Verla hoy, con la distancia que otorga el tiempo y el hartazgo de las franquicias, permite comprender que el fenómeno no consistía solo en su producción mastodóntica, ni en los planos aéreos de Desembarco del Rey, ni en el magnetismo de un enano misántropo que recitaba aforismos como si fueran verdades reveladas. El fenómeno fue la aceptación tácita de una verdad que nos incomoda: el poder lo ganan los más crueles, los más cínicos, los que menos escrúpulos tienen a la hora de incendiar la historia.
El fenómeno fue la aceptación tácita de una verdad que nos incomoda: el poder lo ganan los más crueles, los más cínicos
Juego de tronos encarnó el nihilismo con una elegancia perversa. Su premisa no era que el bien pudiera vencer al mal, sino que ambos eran indistinguibles bajo la capa de intereses, traumas y linajes. Por eso conmueve tanto su regreso. Porque ya sabemos que Ned Stark morirá. Y aún así sufrimos su decencia como un anacronismo. Como un mártir moral que el guión degüella con la frialdad de una guillotina.
¿Quién sobrevive en Poniente? Los que aprenden a renunciar a la inocencia. Los que entienden que la política es una versión refinada del asesinato. Tyrion Lannister sobrevive porque transforma la humillación en diplomacia. Sansa sobrevive porque descubre que la belleza no protege. Arya, porque asume que la venganza es un veneno, pero también una brújula. Jon Nieve sobrevive porque… bueno, porque es Jon Nieve. El héroe más involuntario desde Perceval. Y el más aburrido, si se me permite la herejía.

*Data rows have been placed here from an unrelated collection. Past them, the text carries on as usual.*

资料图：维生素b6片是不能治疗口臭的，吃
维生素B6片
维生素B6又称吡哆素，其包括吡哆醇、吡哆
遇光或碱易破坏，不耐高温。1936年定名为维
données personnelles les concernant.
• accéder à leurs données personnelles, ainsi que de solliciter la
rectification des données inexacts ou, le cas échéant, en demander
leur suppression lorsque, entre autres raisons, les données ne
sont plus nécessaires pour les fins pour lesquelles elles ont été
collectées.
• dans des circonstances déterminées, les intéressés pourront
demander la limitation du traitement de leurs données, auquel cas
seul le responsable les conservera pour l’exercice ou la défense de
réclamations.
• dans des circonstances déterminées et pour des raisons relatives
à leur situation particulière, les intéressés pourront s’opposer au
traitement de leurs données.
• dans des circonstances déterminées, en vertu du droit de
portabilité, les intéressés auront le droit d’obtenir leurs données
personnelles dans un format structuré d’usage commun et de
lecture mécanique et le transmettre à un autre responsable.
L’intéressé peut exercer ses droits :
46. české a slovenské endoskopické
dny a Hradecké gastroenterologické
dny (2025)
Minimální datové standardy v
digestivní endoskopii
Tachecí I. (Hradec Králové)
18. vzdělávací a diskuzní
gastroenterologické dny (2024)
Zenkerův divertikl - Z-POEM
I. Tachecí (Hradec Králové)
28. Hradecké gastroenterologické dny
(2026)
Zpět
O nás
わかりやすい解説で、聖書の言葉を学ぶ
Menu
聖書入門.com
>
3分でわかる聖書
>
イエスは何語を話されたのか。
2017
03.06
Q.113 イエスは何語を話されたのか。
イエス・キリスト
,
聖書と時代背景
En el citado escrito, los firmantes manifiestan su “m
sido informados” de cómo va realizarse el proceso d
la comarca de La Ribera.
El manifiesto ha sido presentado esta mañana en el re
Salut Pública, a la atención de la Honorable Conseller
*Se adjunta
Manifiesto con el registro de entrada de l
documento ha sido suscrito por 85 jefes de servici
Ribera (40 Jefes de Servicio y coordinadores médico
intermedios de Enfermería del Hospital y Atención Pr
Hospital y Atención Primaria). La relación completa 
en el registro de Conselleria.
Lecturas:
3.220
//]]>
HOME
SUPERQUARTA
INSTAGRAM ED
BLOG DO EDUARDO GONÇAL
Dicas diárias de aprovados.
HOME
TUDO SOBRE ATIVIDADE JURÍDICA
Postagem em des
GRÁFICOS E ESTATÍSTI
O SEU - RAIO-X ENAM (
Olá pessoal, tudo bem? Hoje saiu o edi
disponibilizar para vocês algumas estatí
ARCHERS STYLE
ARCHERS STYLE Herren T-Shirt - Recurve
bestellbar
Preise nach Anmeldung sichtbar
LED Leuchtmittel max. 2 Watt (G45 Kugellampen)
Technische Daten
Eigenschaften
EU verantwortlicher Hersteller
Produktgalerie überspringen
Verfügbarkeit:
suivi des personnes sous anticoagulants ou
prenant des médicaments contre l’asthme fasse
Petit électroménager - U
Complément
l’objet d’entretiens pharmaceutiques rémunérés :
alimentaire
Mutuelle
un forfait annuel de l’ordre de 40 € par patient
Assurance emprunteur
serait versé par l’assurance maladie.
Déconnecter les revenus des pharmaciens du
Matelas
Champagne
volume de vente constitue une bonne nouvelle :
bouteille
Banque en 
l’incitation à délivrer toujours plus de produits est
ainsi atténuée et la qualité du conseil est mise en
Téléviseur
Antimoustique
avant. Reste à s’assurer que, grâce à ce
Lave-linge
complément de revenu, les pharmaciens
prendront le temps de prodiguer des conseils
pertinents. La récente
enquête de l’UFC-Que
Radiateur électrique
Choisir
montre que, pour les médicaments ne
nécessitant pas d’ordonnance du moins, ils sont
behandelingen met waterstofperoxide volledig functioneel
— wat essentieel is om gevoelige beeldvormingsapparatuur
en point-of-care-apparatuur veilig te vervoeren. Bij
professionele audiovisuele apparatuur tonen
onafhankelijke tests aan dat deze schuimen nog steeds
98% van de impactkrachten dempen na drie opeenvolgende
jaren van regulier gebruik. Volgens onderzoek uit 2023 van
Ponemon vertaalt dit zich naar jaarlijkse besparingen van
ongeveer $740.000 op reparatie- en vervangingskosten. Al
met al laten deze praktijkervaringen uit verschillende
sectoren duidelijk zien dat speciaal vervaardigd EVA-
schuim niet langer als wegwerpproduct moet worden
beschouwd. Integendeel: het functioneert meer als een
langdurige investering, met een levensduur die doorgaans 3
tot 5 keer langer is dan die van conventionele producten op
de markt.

No es casual que la serie haya dejado de pertenecer a la televisión para convertirse en un tótem cultural. Se discutía en las cenas, se debatía en las universidades, se analizaba en artículos con el tono de quien comenta a Clausewitz o a Maquiavelo. Juego de tronos no era un espectáculo de fantasía. Era un tratado de realpolitik con espadas y prostitutas. Un espejo donde Occidente proyectaba sus miserias: la fragilidad de las instituciones, el fetichismo de la violencia, la necesidad enfermiza de símbolos.
George R.R. Martin escribió el relato como quien arroja un escupitajo sobre la épica de Tolkien. Donde Tolkien ofrecía consuelo, Martin ofrecía ambigüedad. Donde Tolkien celebraba la nobleza, Martin desnudaba la impostura. Y lo más devastador es que el público abrazó esa propuesta con fervor casi religioso. Porque entendió que en el fondo no somos hobbits. Somos Lannisters con complejo de Stark. El mundo no lo salvan los elegidos, sino los supervivientes.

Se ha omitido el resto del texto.